Amanda Duffy, Chair Awards Judging Panel
For the past few years the Information Services Group Reference Awards have included a special award relating to a particular subject. The criteria for this award are slightly different; the period covered is works produced in the previous four years; nominations can be for a particular book or website, a series of books covering the subject, or an individual author or publisher.
For 2014 we chose, perhaps not very originally, military history as our subject and the dates in question are 2010 to 2013.
We had a very interesting selection of books and websites to choose from. Some of the titles, unfortunately, could not be classified as reference works and so were discarded. But there was plenty of variety from the remaining titles.
Once again we have a Winner, Highly Commended and Commended.
Our WINNER is an enormously impressive on-line guide to the many, many resources available to the interested amateur, the genealogist and the military historian for the 1914-18 War.
The Long, Long Trail: the British Army in the Great War of 1914-1918 – www.1914-1918.net – is a free gateway site to on-line and print resources. A site about the soldiers, units, regiments and battles of the British Army of the First World War.
The overall design of the website is extremely clear and well set out; it is easy to find your way round – and wander off into byways as the interest takes you. There are sections on how to research a soldier, the army of 1914-18 (the regiments and corps, the order of battle, how the army worked and statistics on size of regiments, casualties, etc.), then there are descriptions of battles and engagements and the battlefields themselves.
There is an comprehensive array of regimental and battle histories, plus information on tactics, training and day-to-day operations. There are many historic and modern photographs, maps and diagrams of battle sites, and examples of military paperwork (such as discharge papers). These are all scrupulously labeled and explained, as well as being very clearly reproduced.
The site is being continuously updated and expanded. An impressive and growing section is a gazetteer of the Western Front where pages give location and historical background on sites in France and Flanders.
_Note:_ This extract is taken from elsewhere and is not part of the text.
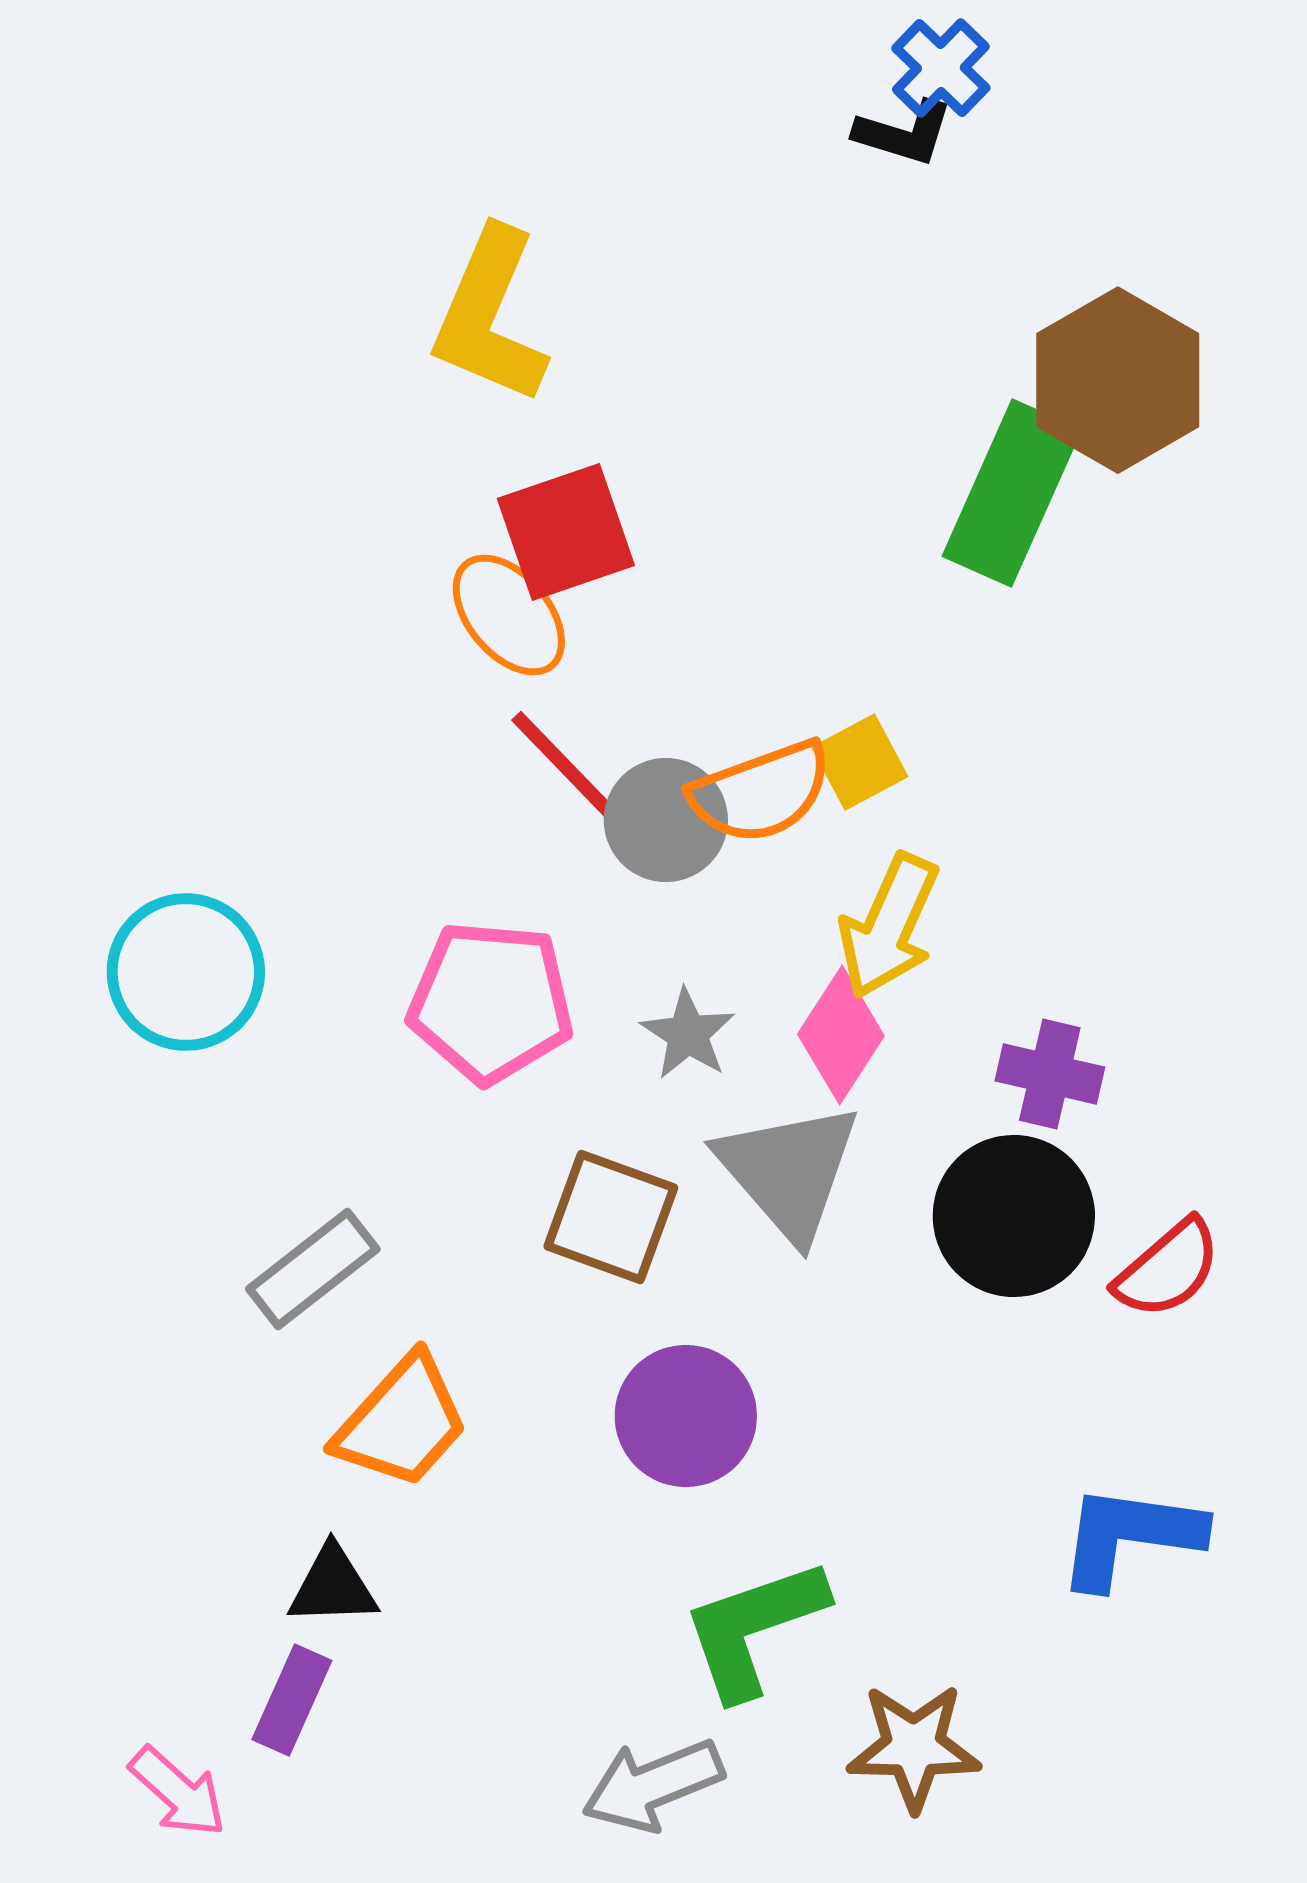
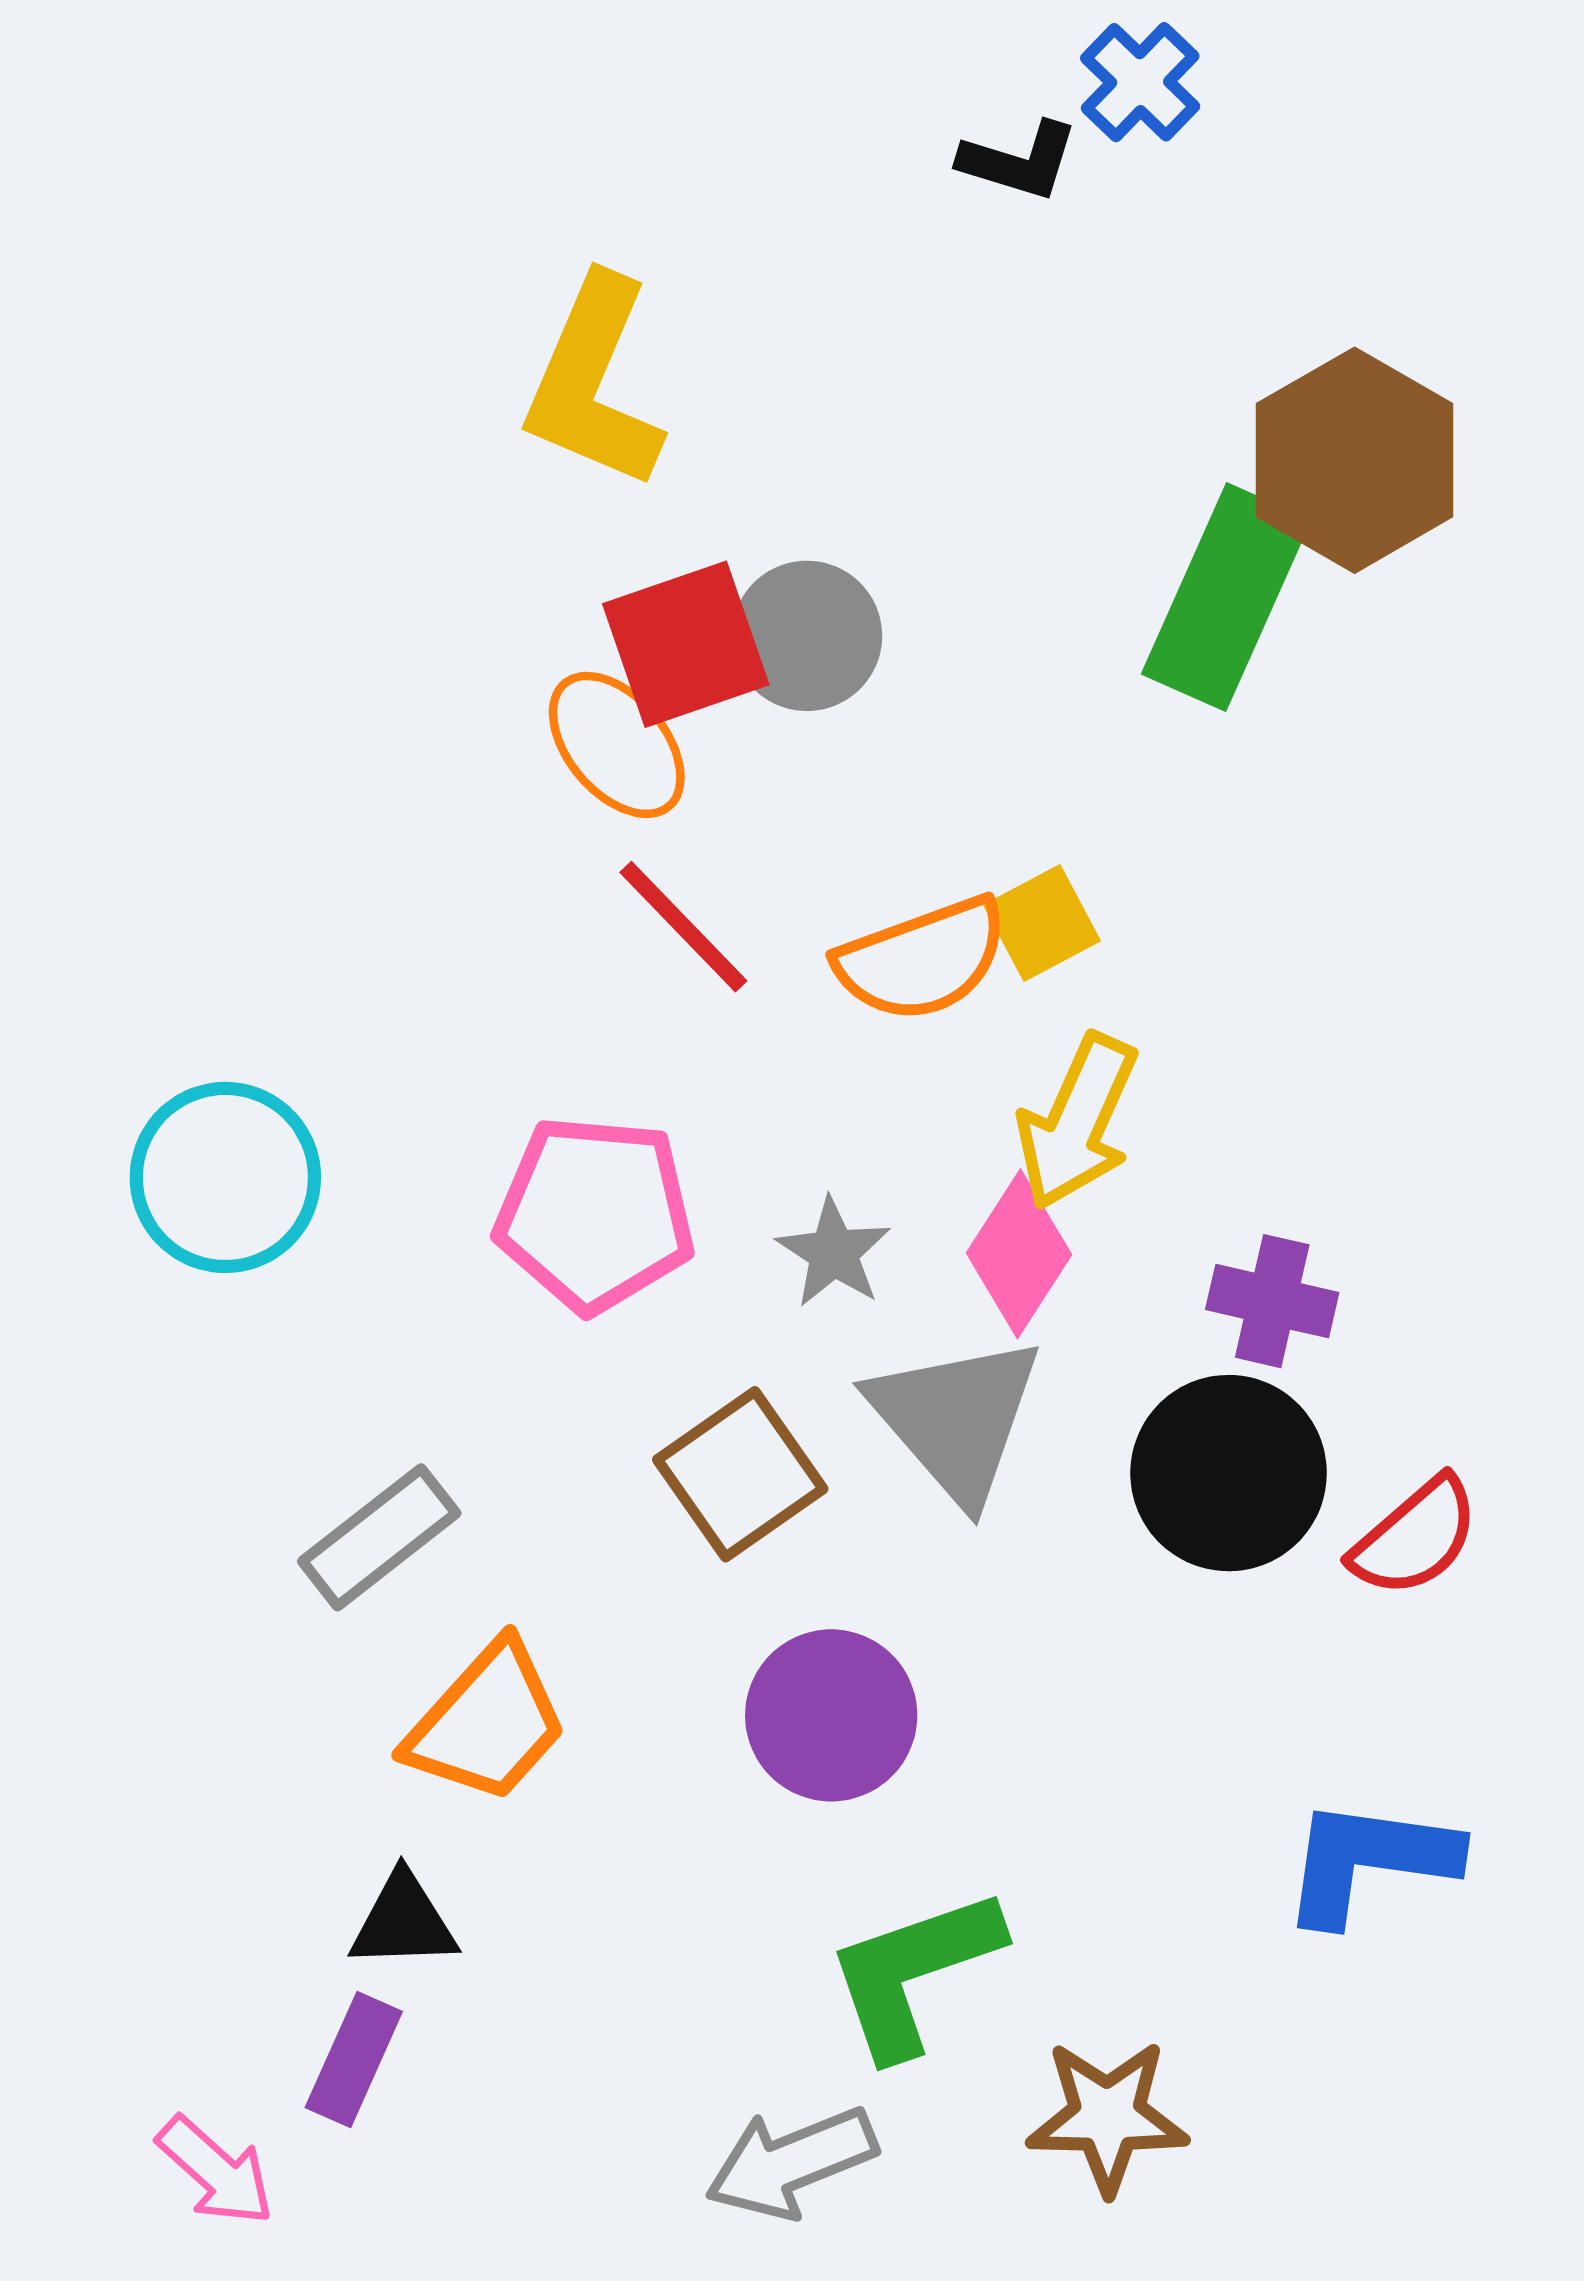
black L-shape: (904, 133) -> (1019, 161), moved
gray circle: (666, 820) -> (807, 636), moved
brown square: (611, 1217) -> (740, 1474), turned 35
Another interesting section is about visiting areas of the Western Front giving specific information on how to get there, where to stay, local amenities and the sites to see.
I could go on, we certainly were extremely impressed and fascinated by the amount of information available, its clarity and ease of use. This is, in our opinion, the major point of contact for information on the Great War.
The Winner of the Information Services Group Reference Special Subject Award for 2014 is The Long, Long Trail owned, designed, built and written by Chris Baker.
In 2012 our special subject was information for genealogists and the winning title was War Graves Photographic Project. So popular has this project been that is now works in conjunction with the Commonwealth War Graves Commission, and it is the Commission that was amongst the sites nominated for 2014.
We spent a long time looking at the Commission’s website which has recently been revamped to allow in-depth searching for individuals by country, cemetery, name, force and 1st and 2nd World Wars. What you are searching is 1.7 million cemetery and memorial records from throughout the world. There are advanced search facilities to help the enquirer narrow down the results. Our only criticism of this impressive site containing such an enormous amount of information was that the search mechanisms were not intuitive, it was slightly cumbersome in the initial stages of the search. Once you have got beyond this, you are able to delve down to individuals, their records and place of burial or memorial and, linking in with the Photographic Project, a photograph of that grave or memorial.
The Commonwealth War Graves Commission website is the winner of our Highly Commended Award in the Information Services Group Special Award for 2014.
Military Sun Helmets of the World covers sun helmets from the Indian Mutiny to the present day, including not only the British army, but also European ‘colonial’ helmets of the French, German and Italian armies, plus America and Asia (specifically Japan and Vietnam).
This is an obscure subject with a limited market but the book is extremely well done and is an attractive publication. Every item described is described in detail and illustrated. The 200 plus illustrations, many of them in colour, are of a good size; there are also period photographs to place the helmets in context. The arrangement is straight geographical, possibly the best and only approach.
The book has a handsome appearance and is an excellent example to how to make a little-known subject interesting and appealing. There is an accompanying website – MilitarySunHelmets. com – for readers to keep up-to-date.
Therefore Sun Helmets of the World by Peter Suciu and Stuart Bates, published by Naval and Military Press at £35 is Commended in the Information Services Group Special Award 2014.